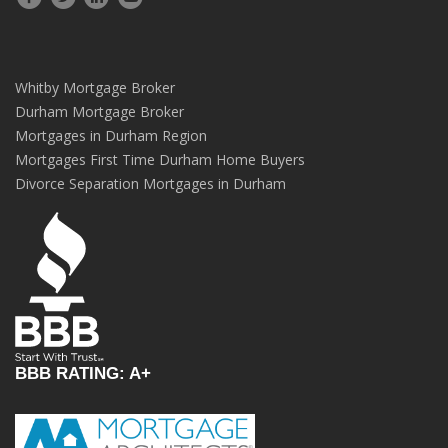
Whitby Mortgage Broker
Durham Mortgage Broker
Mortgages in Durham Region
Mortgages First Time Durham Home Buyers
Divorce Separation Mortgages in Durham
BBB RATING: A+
::::::::::
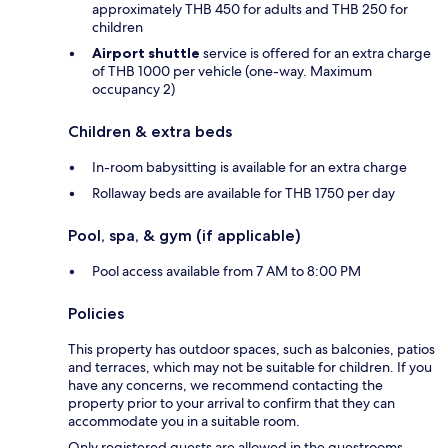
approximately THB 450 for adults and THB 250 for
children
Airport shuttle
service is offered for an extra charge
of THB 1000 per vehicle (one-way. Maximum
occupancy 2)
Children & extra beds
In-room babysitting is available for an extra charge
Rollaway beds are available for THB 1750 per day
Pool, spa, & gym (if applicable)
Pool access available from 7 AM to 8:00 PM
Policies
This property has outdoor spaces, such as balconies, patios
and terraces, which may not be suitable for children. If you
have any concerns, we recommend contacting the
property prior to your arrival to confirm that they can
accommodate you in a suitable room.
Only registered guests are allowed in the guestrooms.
::::::::::
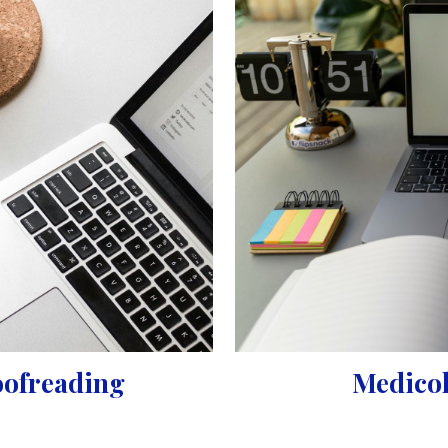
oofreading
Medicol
::::::::::
▶ Problem statement: Which lines of the records above contain the word "beds"? Copy each of them.

▶ Exercise output:
Children & extra beds
Rollaway beds are available for THB 1750 per day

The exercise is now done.